При обострении любой формы хронического нефрита увеличивается скорость оседания эритроцитов, уровень в крови 2 и -глобулинов, сиаловых кислот, фибрина, серомукоида. С развитием хронической почечной недостаточности при любой форме хронического нефрита повышается в крови уровень креатинина, мочевины.
3. Лечение Диета, которую назначают в зависимости от формы и стадии заболевания. При нефротической и смешанной формах (отеки) поступление хлорида натрия в пищу не должно превышать 1,5-2,5 г в сутки, для чего прекращают солить пищу. Если нет отеков и сохранена достаточная выделительная функция почек, то пища должна содержать достаточное количество животного белка (1-1,5 г/кг), богатого полноценными аминокислотами. Это нормализует азотистый баланс и компенсирует белковые потери. При гипертонической форме рекомендуется умеренно ограничивать потребление хлорида натрия до 3-4 г/сутки при нормальном содержании в диете белков и углеводов. Латентная форма заболевания существенных ограничений в питании больных не требует, оно должно быть полноценным, разнообразным и богатым витаминами (витамин С, В, А).
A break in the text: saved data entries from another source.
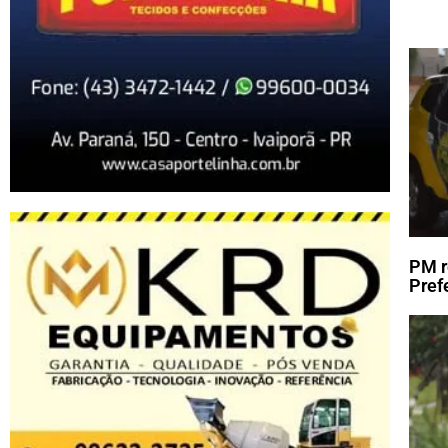
PM r
Pref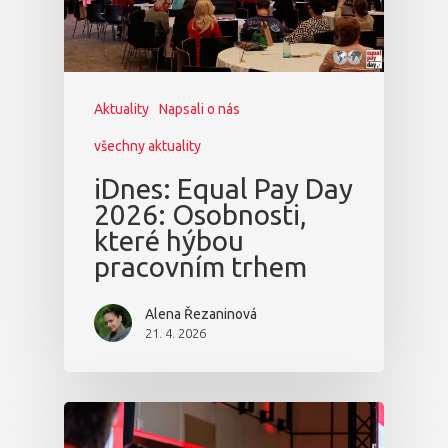
Aktuality
Napsali o nás
všechny aktuality
iDnes: Equal Pay Day
2026: Osobnosti,
které hýbou
pracovním trhem
Alena Řezaninová
21. 4. 2026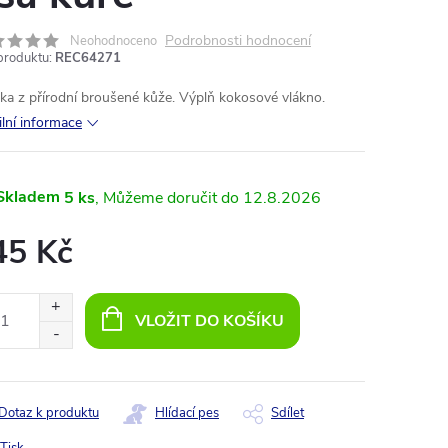
Podrobnosti hodnocení
Neohodnoceno
produktu:
REC64271
ka z přírodní broušené kůže. Výplň kokosové vlákno.
ilní informace
Skladem
5 ks
12.8.2026
45 Kč
ná
:
VLOŽIT DO KOŠÍKU
Dotaz k produktu
Hlídací pes
Sdílet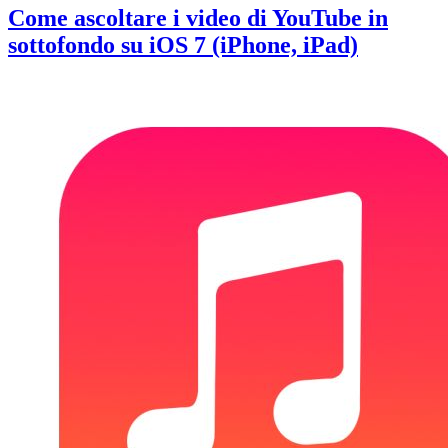
Come ascoltare i video di YouTube in
sottofondo su iOS 7 (iPhone, iPad)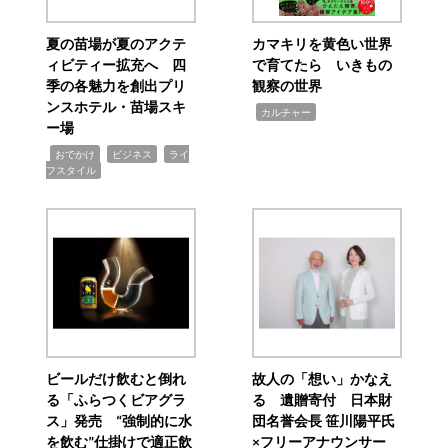
夏の苗場が夏のアクテ
カマキリを黄色い世界
ィビティー拡充へ 四
で育てたら いきもの
季の各魅力を創出プリ
観察の世界
ンスホテル・苗場スキ
,
カルチャー
ー場
,
,
,
おでかけ
ビジネス
ライ
フスタイル
ビールだけ飲むと倒れ
故人の「想い」かなえ
る「ふらつくビアグラ
る 遺贈寄付 日本財
ス」発売 “強制的に水
団名誉会長 笹川陽平氏
を飲む”仕掛けで適正飲
×フリーアナウンサー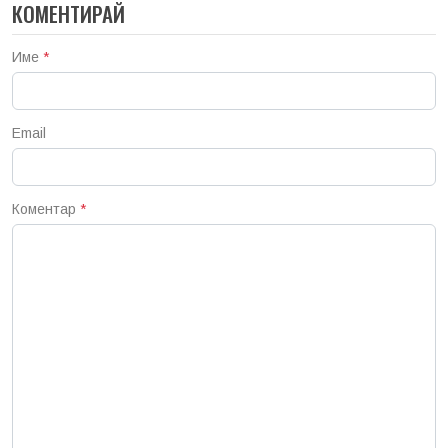
КОМЕНТИРАЙ
Име
*
Email
Коментар
*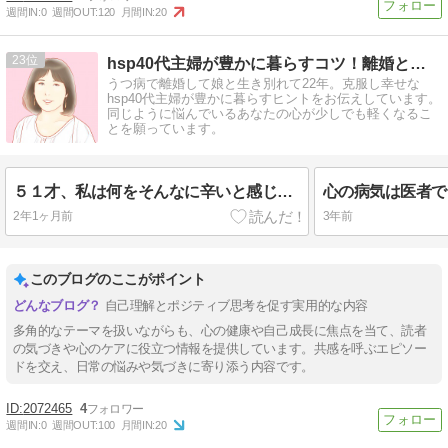
週間IN:
0
週間OUT:
120
月間IN:
20
23
hsp40代主婦が豊かに暮らすコツ！離婚とうつ病克服後幸せ♪
うつ病で離婚して娘と生き別れて22年。克服し幸せな
hsp40代主婦が豊かに暮らすヒントをお伝えしています。
同じように悩んでいるあなたの心が少しでも軽くなるこ
とを願っています。
５１才、私は何をそんなに辛いと感じているのだろう
2年1ヶ月前
3年前
このブログのここがポイント
自己理解とポジティブ思考を促す実用的な内容
多角的なテーマを扱いながらも、心の健康や自己成長に焦点を当て、読者
の気づきや心のケアに役立つ情報を提供しています。共感を呼ぶエピソー
ドを交え、日常の悩みや気づきに寄り添う内容です。
2072465
4
週間IN:
0
週間OUT:
100
月間IN:
20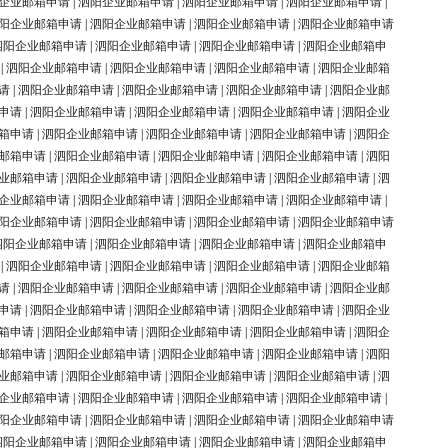
企业邮箱申请
|
泗阳企业邮箱申请
|
泗阳企业邮箱申请
|
泗阳企业邮箱申请
|
阳企业邮箱申请
|
泗阳企业邮箱申请
|
泗阳企业邮箱申请
|
泗阳企业邮箱申请
泗阳企业邮箱申请
|
泗阳企业邮箱申请
|
泗阳企业邮箱申请
|
泗阳企业邮箱申
|
泗阳企业邮箱申请
|
泗阳企业邮箱申请
|
泗阳企业邮箱申请
|
泗阳企业邮箱
请
|
泗阳企业邮箱申请
|
泗阳企业邮箱申请
|
泗阳企业邮箱申请
|
泗阳企业邮
申请
|
泗阳企业邮箱申请
|
泗阳企业邮箱申请
|
泗阳企业邮箱申请
|
泗阳企业
箱申请
|
泗阳企业邮箱申请
|
泗阳企业邮箱申请
|
泗阳企业邮箱申请
|
泗阳企
邮箱申请
|
泗阳企业邮箱申请
|
泗阳企业邮箱申请
|
泗阳企业邮箱申请
|
泗阳
业邮箱申请
|
泗阳企业邮箱申请
|
泗阳企业邮箱申请
|
泗阳企业邮箱申请
|
泗
企业邮箱申请
|
泗阳企业邮箱申请
|
泗阳企业邮箱申请
|
泗阳企业邮箱申请
|
阳企业邮箱申请
|
泗阳企业邮箱申请
|
泗阳企业邮箱申请
|
泗阳企业邮箱申请
泗阳企业邮箱申请
|
泗阳企业邮箱申请
|
泗阳企业邮箱申请
|
泗阳企业邮箱申
|
泗阳企业邮箱申请
|
泗阳企业邮箱申请
|
泗阳企业邮箱申请
|
泗阳企业邮箱
请
|
泗阳企业邮箱申请
|
泗阳企业邮箱申请
|
泗阳企业邮箱申请
|
泗阳企业邮
申请
|
泗阳企业邮箱申请
|
泗阳企业邮箱申请
|
泗阳企业邮箱申请
|
泗阳企业
箱申请
|
泗阳企业邮箱申请
|
泗阳企业邮箱申请
|
泗阳企业邮箱申请
|
泗阳企
邮箱申请
|
泗阳企业邮箱申请
|
泗阳企业邮箱申请
|
泗阳企业邮箱申请
|
泗阳
业邮箱申请
|
泗阳企业邮箱申请
|
泗阳企业邮箱申请
|
泗阳企业邮箱申请
|
泗
企业邮箱申请
|
泗阳企业邮箱申请
|
泗阳企业邮箱申请
|
泗阳企业邮箱申请
|
阳企业邮箱申请
|
泗阳企业邮箱申请
|
泗阳企业邮箱申请
|
泗阳企业邮箱申请
泗阳企业邮箱申请
|
泗阳企业邮箱申请
|
泗阳企业邮箱申请
|
泗阳企业邮箱申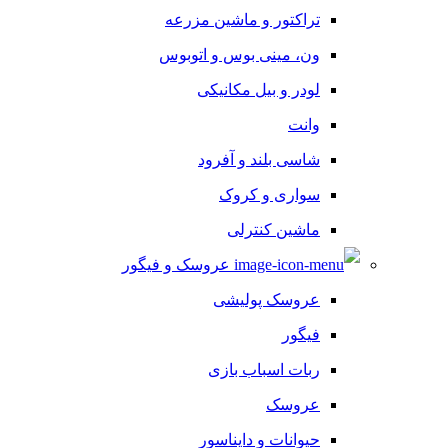
تراکتور و ماشین مزرعه
ون، مینی بوس و اتوبوس
لودر و بیل مکانیکی
وانت
شاسی بلند و آفرود
سواری و کروک
ماشین کنترلی
عروسک و فیگور
عروسک پولیشی
فیگور
ربات اسباب بازی
عروسک
حیوانات و دایناسور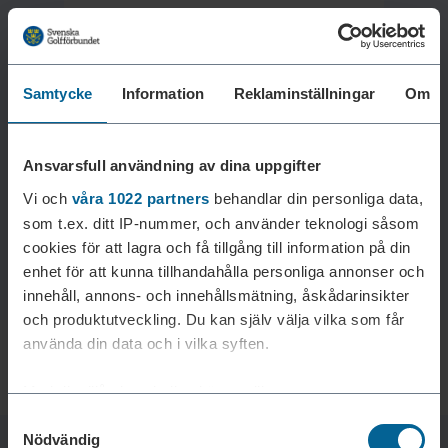
Samtycke
Information
Reklaminställningar
Om
Laddar reklam...
Ansvarsfull användning av dina uppgifter
Vi och
våra 1022 partners
behandlar din personliga data,
som t.ex. ditt IP-nummer, och använder teknologi såsom
cookies för att lagra och få tillgång till information på din
enhet för att kunna tillhandahålla personliga annonser och
innehåll, annons- och innehållsmätning, åskådarinsikter
och produktutveckling. Du kan själv välja vilka som får
använda din data och i vilka syften.
Med din tillåtelse skulle vi även vilja:
Samtyckesval
Samla in information om din geografiska plats som
Nödvändig
kan ha en noggrannhet på upp till flera meter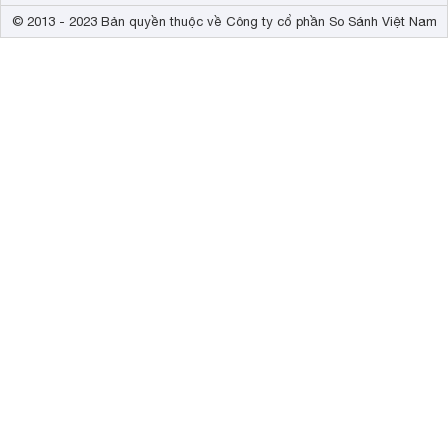
© 2013 - 2023 Bản quyền thuộc về Công ty cổ phần So Sánh Việt Nam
Особенно большое значение имеет кортикостероидная терапия, являющаяся основной патогенетической терапией при этом заболевании. Совместно с кортикостероидами назначают антибиотики для предотвращения обострения скрытых очагов инфекции. При противопоказаниях к кортикостероидной терапии или при ее неэффективности рекомендуется применение негормональных иммунодепрессантов: имуран, 6-меркаптурин, циклофосфан. Иммунодепрессивными свойствами обладают также делагил, плаквенил. При лечении индометацином снижается протеинурия; его назначают внутрь по 25 мг 2-3 раза в день, затем в зависимости от переносимости дозу увеличивают до 100-150 мг в сутки. Лечение проводят длительно, в течение нескольких месяцев. Гепарин, усиливая фибринолиз и нейтрализуя комплемент, воздействует на многие аллергические и воспалительные проявления и в результате снижает протеинурию, уменьшает диспротеинемию, улучшает фильтрационную функцию почек. Назначают подкожно по 20 000 ЕД в день в течение 2-3 недель с последующим постепенным снижением дозы в течение недели или внутривенно капельно 1000 ЕД в час. Гепарин может применяться в сочетании с кортикостероидами и цитостатиками. При смешанной форме хронического гломерулонефрита показано применение гипотиазида по 50-100 мг 2 раза в день, лазикса по 40-100 мг в сутки, верошпирона по 50 мг 4 раза в день. При лечении гипертонической формы хронического гломерулонефрита могут быть назначены гипотензивные средства, применяемые при лечении гипертонической болезни: резерпин, резерпин с гипотиазидом, адельфан, трирезид, кристепин, допегит. В преэкламптическом периоде и при лечении эклампсии больным может быть назначен сульфат магния. При внутривенном и внутримышечном введении он в виде 25%-ного раствора может снижать артериальное давление и улучшить функцию почек с диуретическим эффектом, а также способствует уменьшению отека мозга.